(Saved data entries)

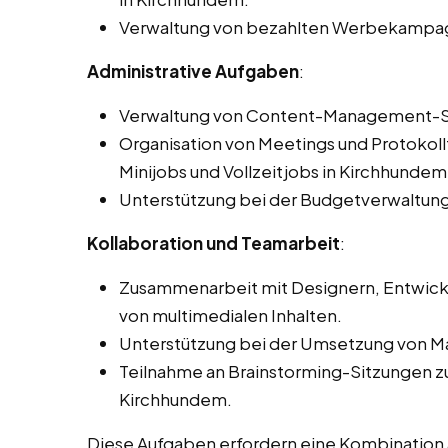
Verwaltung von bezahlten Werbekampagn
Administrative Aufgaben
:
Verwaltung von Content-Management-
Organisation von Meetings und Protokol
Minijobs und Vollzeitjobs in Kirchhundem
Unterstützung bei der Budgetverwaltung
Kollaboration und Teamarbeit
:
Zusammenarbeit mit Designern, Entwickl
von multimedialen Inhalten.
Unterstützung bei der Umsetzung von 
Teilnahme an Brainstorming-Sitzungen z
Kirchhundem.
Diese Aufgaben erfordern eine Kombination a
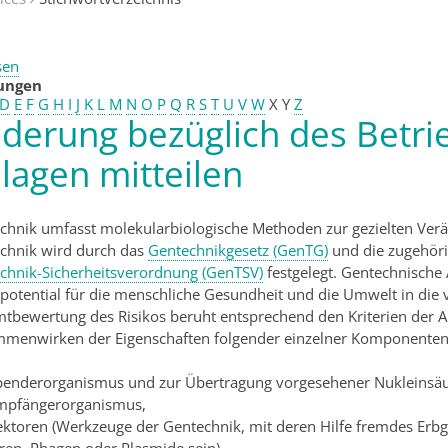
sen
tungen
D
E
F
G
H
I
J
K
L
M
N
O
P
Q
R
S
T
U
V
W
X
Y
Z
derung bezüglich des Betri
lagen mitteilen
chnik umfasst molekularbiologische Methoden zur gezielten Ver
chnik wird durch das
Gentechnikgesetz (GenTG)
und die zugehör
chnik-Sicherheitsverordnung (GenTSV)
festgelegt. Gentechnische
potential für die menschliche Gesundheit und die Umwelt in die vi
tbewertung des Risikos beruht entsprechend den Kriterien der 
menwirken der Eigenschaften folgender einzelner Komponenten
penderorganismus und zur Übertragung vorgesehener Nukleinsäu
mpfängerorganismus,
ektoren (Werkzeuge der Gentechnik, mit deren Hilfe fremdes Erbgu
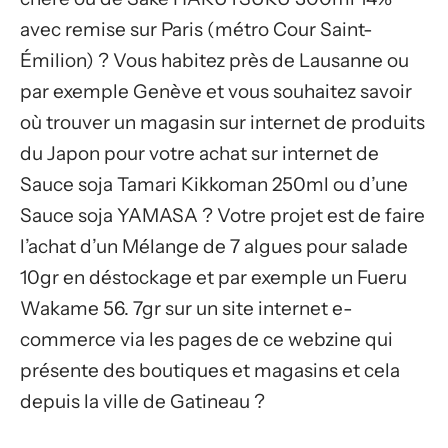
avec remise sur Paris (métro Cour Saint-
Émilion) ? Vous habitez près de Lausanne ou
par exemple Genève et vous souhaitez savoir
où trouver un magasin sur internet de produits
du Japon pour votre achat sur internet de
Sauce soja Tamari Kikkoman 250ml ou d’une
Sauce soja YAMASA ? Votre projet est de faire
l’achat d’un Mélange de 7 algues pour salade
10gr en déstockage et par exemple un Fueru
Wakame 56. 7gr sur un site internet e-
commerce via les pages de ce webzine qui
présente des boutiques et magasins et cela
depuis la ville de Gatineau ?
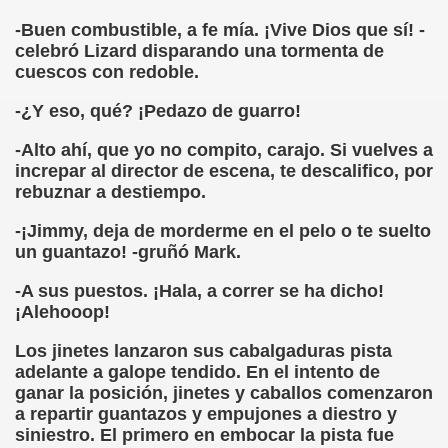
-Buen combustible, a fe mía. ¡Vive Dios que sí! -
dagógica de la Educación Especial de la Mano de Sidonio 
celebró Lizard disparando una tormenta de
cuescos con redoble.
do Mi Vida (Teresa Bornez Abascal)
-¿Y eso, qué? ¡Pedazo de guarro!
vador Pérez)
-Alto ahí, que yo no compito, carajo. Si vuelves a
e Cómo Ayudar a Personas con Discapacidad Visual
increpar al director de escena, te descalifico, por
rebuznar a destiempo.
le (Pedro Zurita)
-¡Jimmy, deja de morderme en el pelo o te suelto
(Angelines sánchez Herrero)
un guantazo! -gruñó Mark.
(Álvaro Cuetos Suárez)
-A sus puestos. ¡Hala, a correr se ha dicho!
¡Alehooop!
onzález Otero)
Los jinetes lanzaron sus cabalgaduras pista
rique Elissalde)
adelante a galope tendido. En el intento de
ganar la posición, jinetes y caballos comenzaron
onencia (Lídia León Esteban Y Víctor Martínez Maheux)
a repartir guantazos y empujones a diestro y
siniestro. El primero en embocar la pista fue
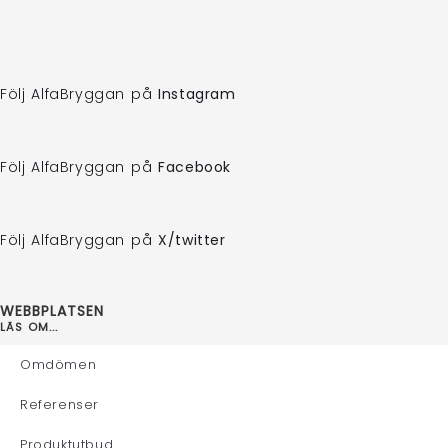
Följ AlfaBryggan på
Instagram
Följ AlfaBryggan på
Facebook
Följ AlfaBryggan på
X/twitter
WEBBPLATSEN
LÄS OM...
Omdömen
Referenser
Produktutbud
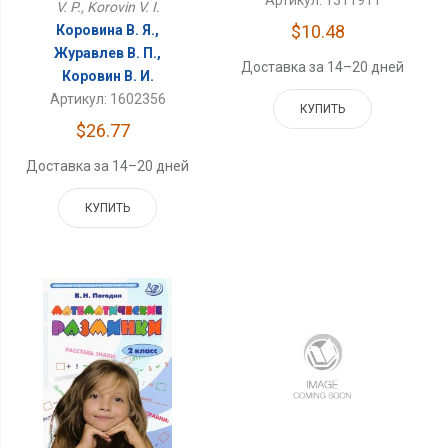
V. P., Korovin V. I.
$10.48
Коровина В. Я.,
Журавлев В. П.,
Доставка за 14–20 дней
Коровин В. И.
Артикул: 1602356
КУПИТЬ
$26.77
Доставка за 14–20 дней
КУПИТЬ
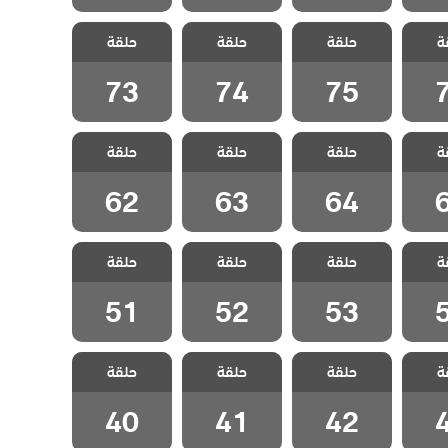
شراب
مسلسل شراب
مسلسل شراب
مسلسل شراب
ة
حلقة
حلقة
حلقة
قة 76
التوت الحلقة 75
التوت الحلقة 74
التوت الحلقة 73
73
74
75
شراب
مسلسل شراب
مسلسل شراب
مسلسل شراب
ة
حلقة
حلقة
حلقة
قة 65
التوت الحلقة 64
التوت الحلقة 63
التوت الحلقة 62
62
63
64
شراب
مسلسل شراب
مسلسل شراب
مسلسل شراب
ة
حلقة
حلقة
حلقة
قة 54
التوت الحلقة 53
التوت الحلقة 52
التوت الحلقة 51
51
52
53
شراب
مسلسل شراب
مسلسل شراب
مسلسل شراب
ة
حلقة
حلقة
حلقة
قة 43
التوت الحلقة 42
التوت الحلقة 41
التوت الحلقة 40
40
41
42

What you are asked to do
Search the records for the word "exemple". Copy every line that has it.

Answer for this exercise
par exemple Genève et vous souhaitez savoir
10gr en déstockage et par exemple un Fueru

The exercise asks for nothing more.